The two men stopped their game and looked at us blankly. I felt my face shrink with embarrassment.

“We’ll see you at Stockman’s,” Clete shouted. “They make pork-and-beef sandwiches that’ll rev up your dorks for a week.”

“I’ll see you out front,” I said.

“Nobody believed Hemingway when he said the feds were bird-dogging him. After he blew his head off, somebody got hold of his FBI file and found over two hundred pages of surveillance on him. You’re always quoting Hemingway. You think Hemingway was just blowing gas?”

“Why should the feds have this huge interest in you? Why don’t you try a little humility for a change?”

“Maybe they’re looking at me for Sally Dee’s death. Maybe they’re humps for the Wellstone family. How do I know what they’re after? I camped on the Wellstone ranch by mistake and got in the Wellstones’ crosshairs. Why should they care about a PI with a jacket like mine? I don’t think it’s about oil and methane, either. What’s crazy is I think we’re probably looking right at it, but we don’t see it.”

“See what?”

“I don’t know. It’s not just money. These cocksuckers moved past that a long time ago. They can punch wells all over the planet and send the bill to the taxpayers. Look at those two guys bouncing the ball off the rim. You don’t think they have Quantico written all over them?”
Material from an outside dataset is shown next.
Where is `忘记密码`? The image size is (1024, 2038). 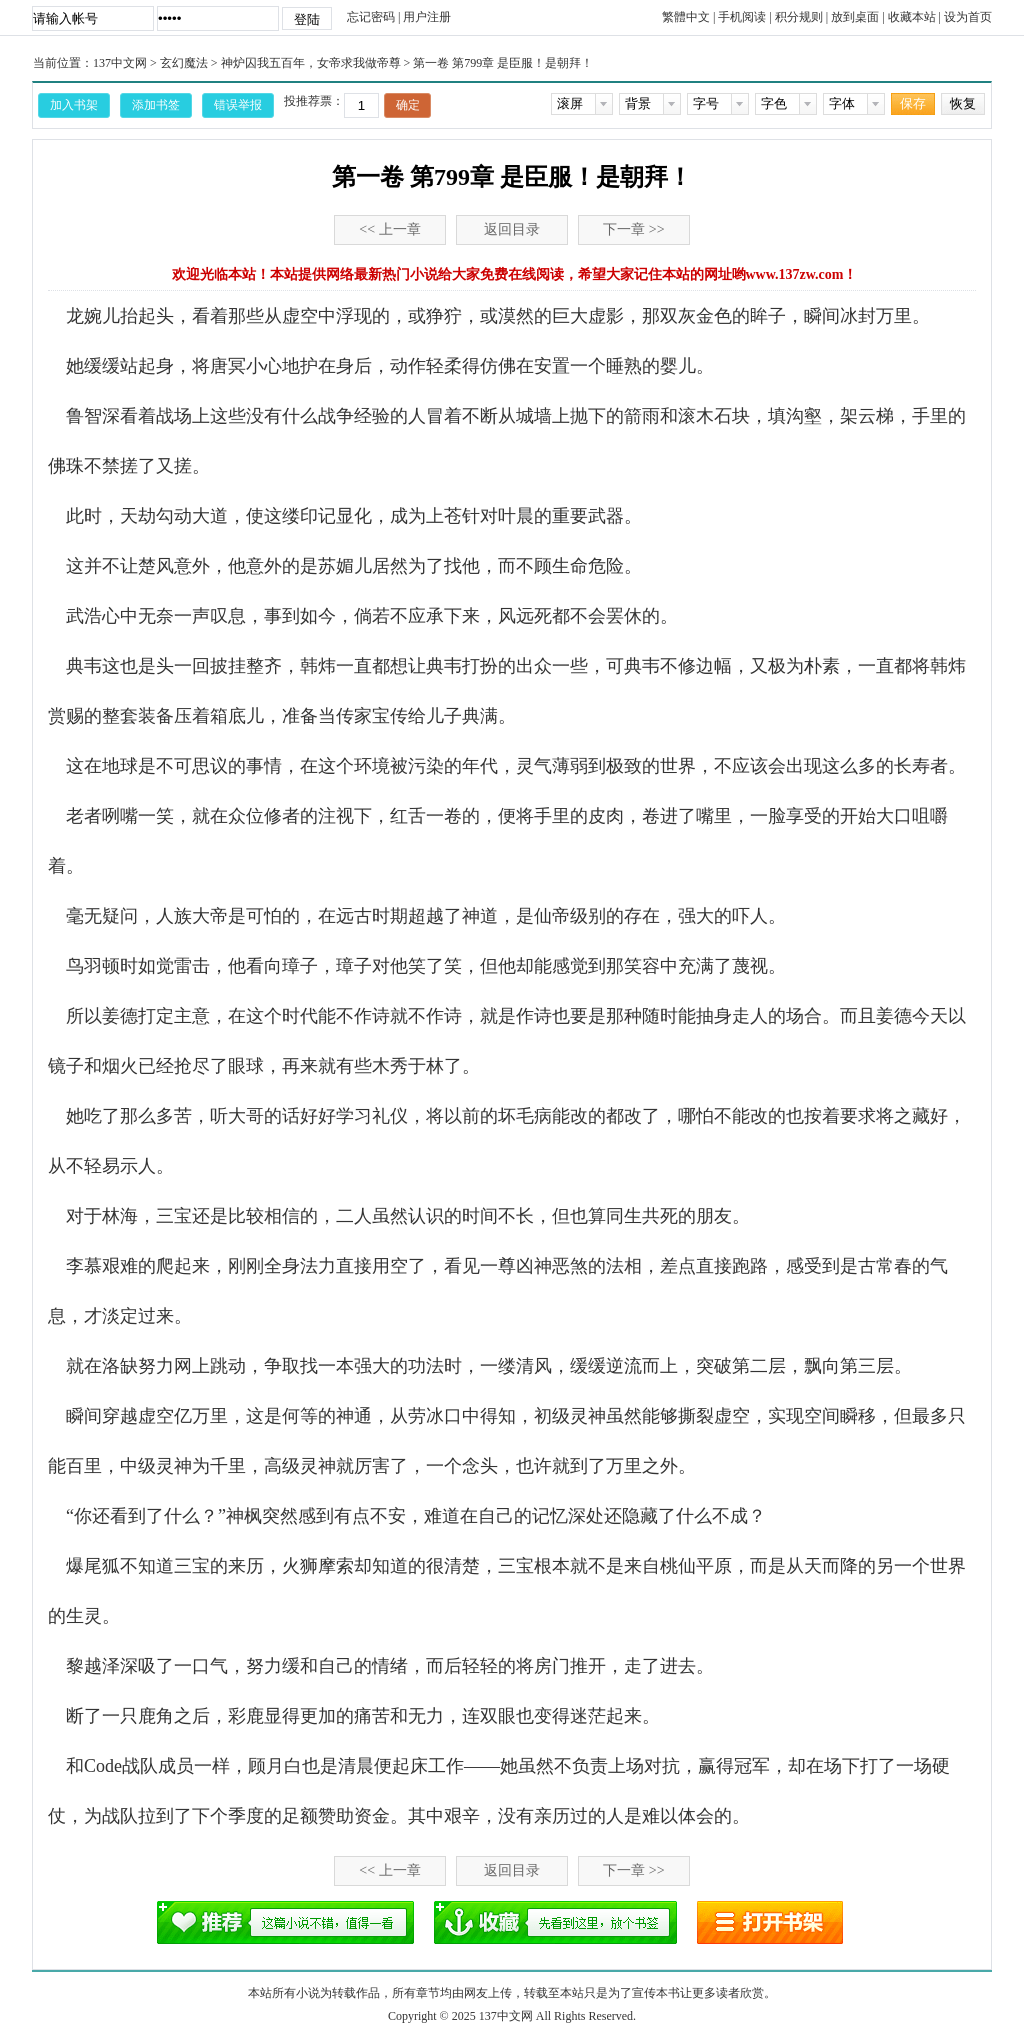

I didn’t want to hear any more of his obsession. I drank coffee in the lobby, then went outside and sat in his Caddy and waited some more. The two men who had been shooting baskets emerged from the health club, still wearing their sweats, looking back over their shoulders. They walked to the far end of the parking lot and got in a four-door black car with a fresh wax job and drove off. They got as far as a half-block from the club when one of them picked up a handheld and put it to his ear.
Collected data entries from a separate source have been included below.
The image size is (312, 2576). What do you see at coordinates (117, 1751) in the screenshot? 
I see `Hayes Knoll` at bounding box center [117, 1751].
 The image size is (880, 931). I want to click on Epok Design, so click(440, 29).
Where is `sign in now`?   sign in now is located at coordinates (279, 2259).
Clete and I drove to Stockman’s and ate at the counter. Outside, the street was still cool and covered with shadow. The black four-door sedan was parked halfway down the block. The crew-cut, unshowered jocks from the health club were sitting in the front seat. I had a hard time concentrating on my food.

Clete followed my line of vision to the sedan. “Feel like voyeurs are looking through your bathroom window?”
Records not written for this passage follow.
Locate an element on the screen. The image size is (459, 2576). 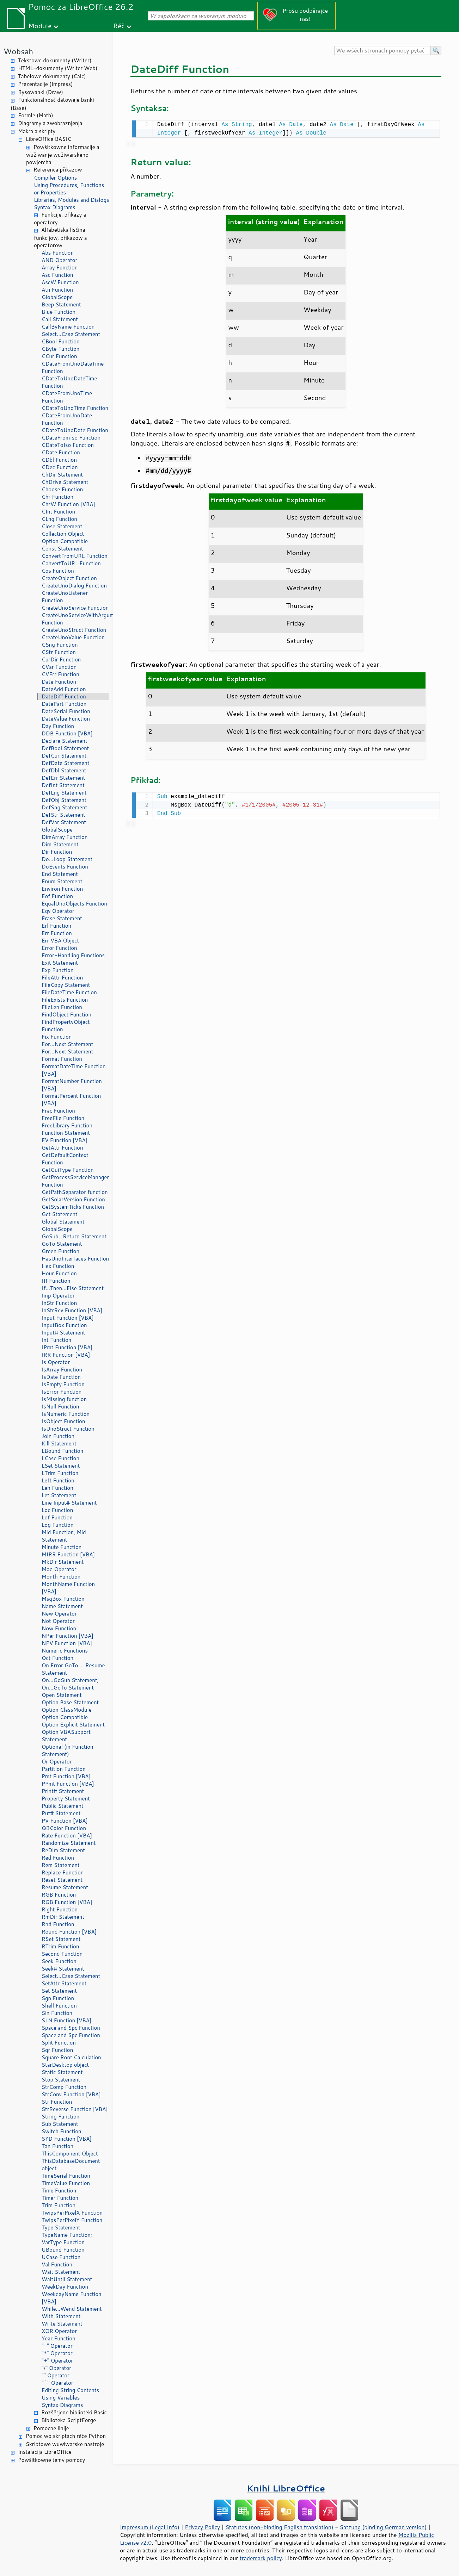 XOR Operator is located at coordinates (59, 2331).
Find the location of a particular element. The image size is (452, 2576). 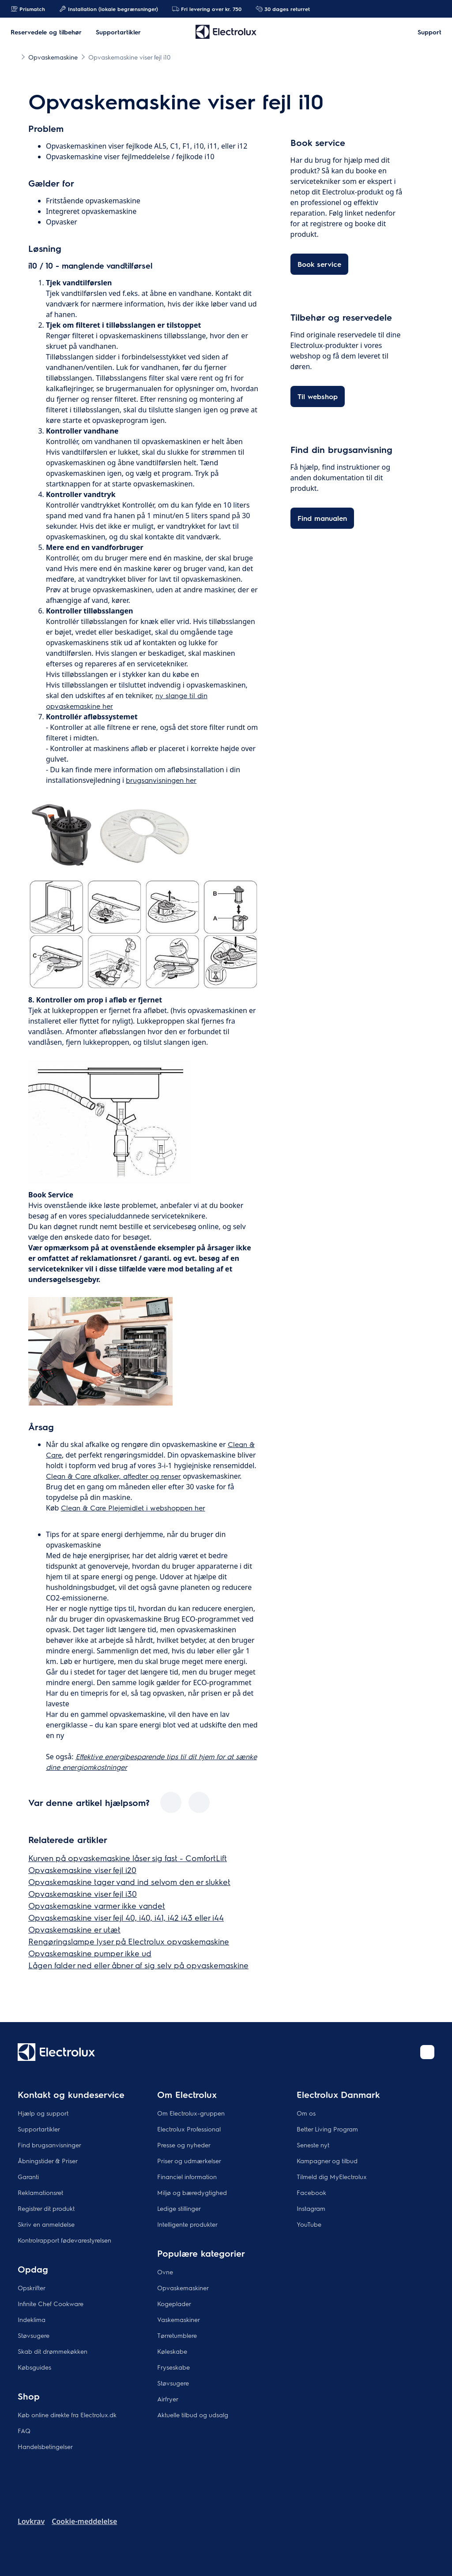 Opvaskemaskine tager vand ind selvom den er slukket is located at coordinates (129, 1882). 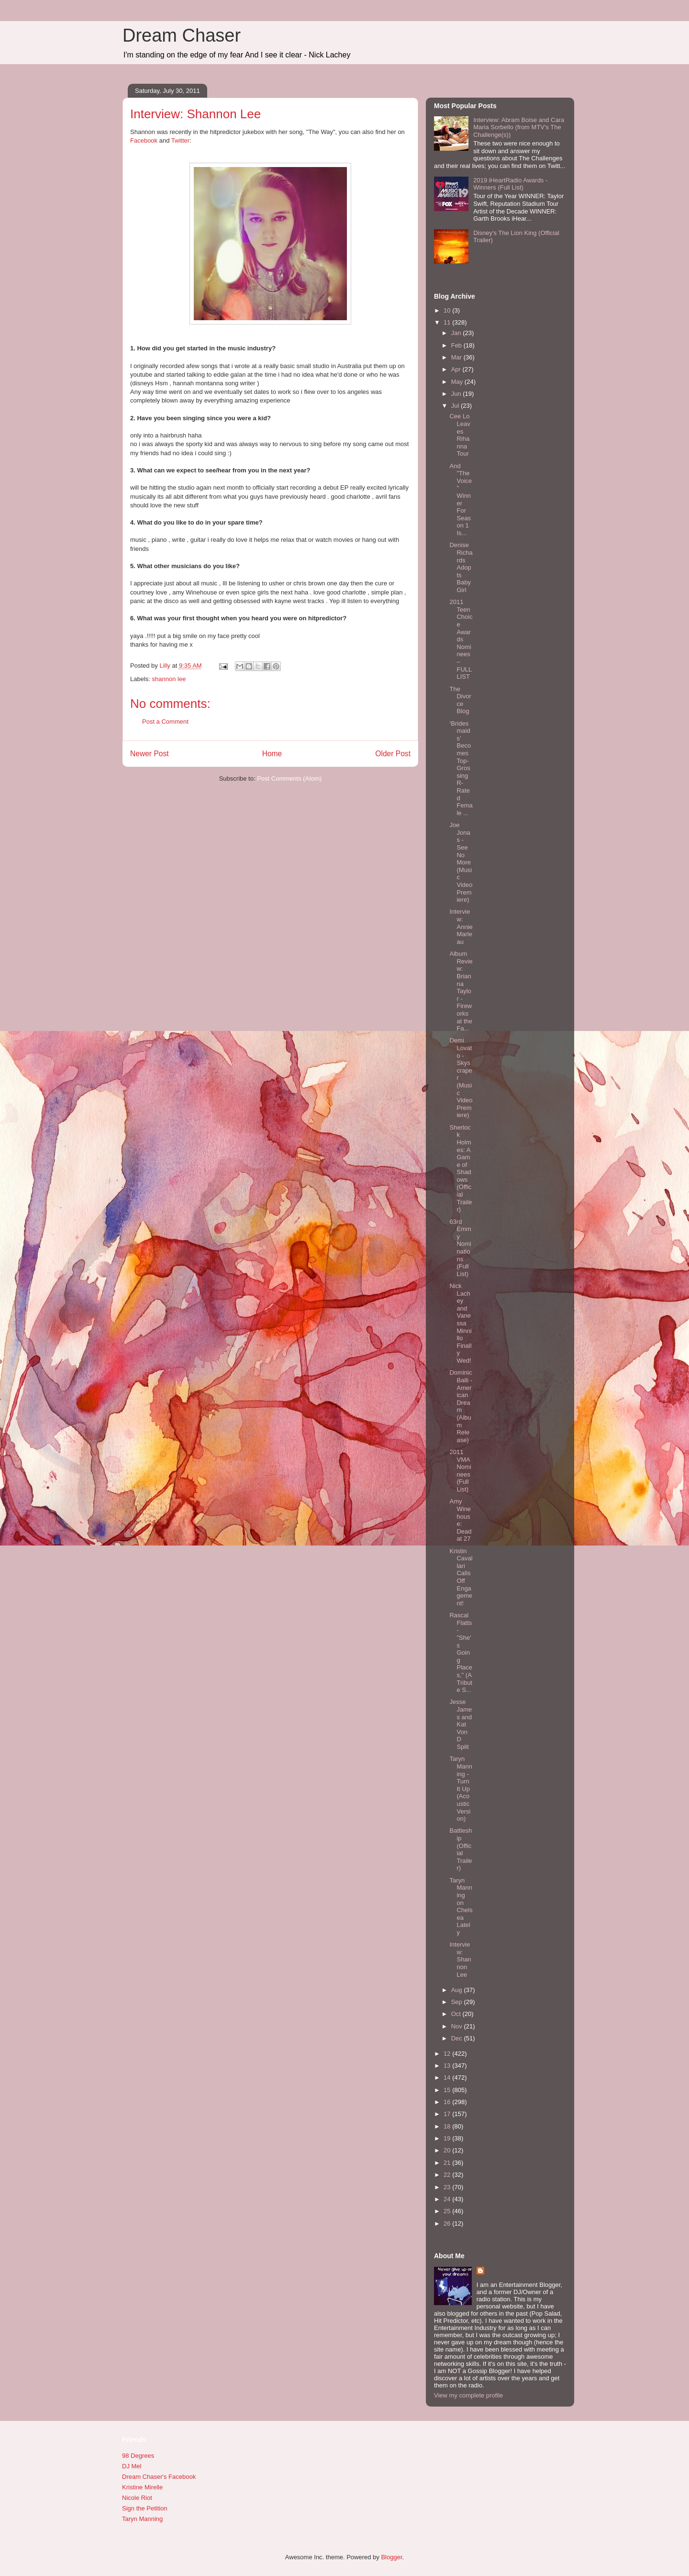 The width and height of the screenshot is (689, 2576). I want to click on 63rd Emmy Nominations (Full List), so click(460, 1247).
“Order me a glass of milk,” I said.

“Where you going?” he said.

I went out the door and down the street. I tapped on the passenger window of the sedan. The man rolled down the window. Neither he nor the driver spoke.

“Mind if I get in and have a word with you?” I said.

The driver hit the lock release on the back doors. Both men remained silent. I sat down inside and closed the door behind me. The car’s interior smelled new and clean. I pulled out the badge holder Joe Bim Higgins had given me and opened it. “We’re on the same side, right?” I said.

The driver peeled off the foil on a yogurt cup and began eating it with a tiny plastic spoon. The scalps of both men were shiny inside their crew cuts, the backs of their necks and heads somehow reminiscent of shoe spoons. “Why don’t you guys share information, maybe cooperate a little bit with the locals?” I said.

No response.

“It sends a bad signal,” I said. “We always get the sense we’re the dildos and you guys are the serious dicks. Not cool, right?”